**Supplied records**
>>>>
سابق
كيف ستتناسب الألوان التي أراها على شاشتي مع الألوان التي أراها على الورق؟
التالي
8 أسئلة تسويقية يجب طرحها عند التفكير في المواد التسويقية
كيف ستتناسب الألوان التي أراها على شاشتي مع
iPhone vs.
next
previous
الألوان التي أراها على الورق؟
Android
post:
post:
<<<<
>>>>
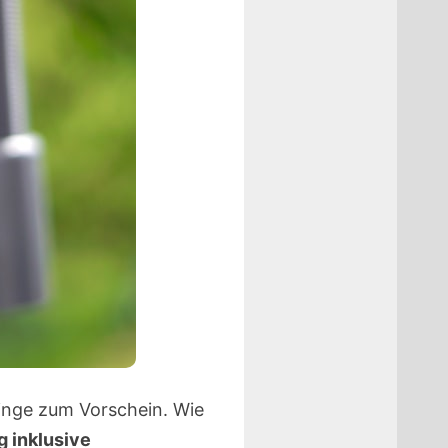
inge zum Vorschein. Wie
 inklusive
<<<<
Whenever a line includes the word "الألوان", pull it out of the entries.

كيف ستتناسب الألوان التي أراها على شاشتي مع الألوان التي أراها على الورق؟
كيف ستتناسب الألوان التي أراها على شاشتي مع
الألوان التي أراها على الورق؟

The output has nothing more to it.